BEGIN Entries supplied
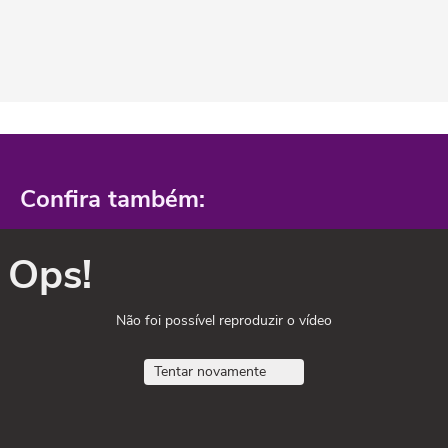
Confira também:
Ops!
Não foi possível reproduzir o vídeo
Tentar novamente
END Entries supplied
BEGIN Entries supplied
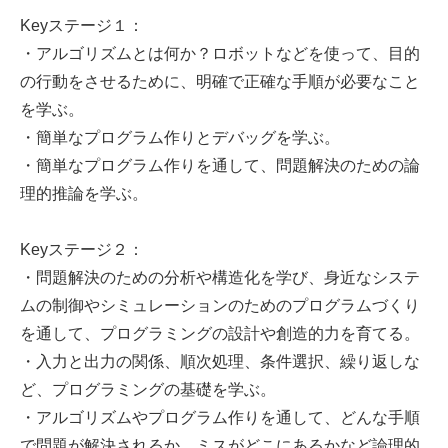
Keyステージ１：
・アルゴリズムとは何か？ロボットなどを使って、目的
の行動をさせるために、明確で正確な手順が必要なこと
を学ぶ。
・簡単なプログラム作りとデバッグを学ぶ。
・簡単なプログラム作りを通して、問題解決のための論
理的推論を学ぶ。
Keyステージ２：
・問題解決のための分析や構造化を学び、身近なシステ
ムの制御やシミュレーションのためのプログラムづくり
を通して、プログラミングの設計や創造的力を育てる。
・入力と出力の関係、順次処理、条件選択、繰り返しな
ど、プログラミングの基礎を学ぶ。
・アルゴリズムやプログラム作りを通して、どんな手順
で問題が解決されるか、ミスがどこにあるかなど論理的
END Entries supplied
> [What needs to be done] In the listing above, find the line holding "ムの制御やシミュレーションのためのプログラムづくり" and the line holding "で問題が解決されるか、ミスがどこにあるかなど論理的", then output those two lines and every line between them exactly.

> [Your response]
ムの制御やシミュレーションのためのプログラムづくり
を通して、プログラミングの設計や創造的力を育てる。
・入力と出力の関係、順次処理、条件選択、繰り返しな
ど、プログラミングの基礎を学ぶ。
・アルゴリズムやプログラム作りを通して、どんな手順
で問題が解決されるか、ミスがどこにあるかなど論理的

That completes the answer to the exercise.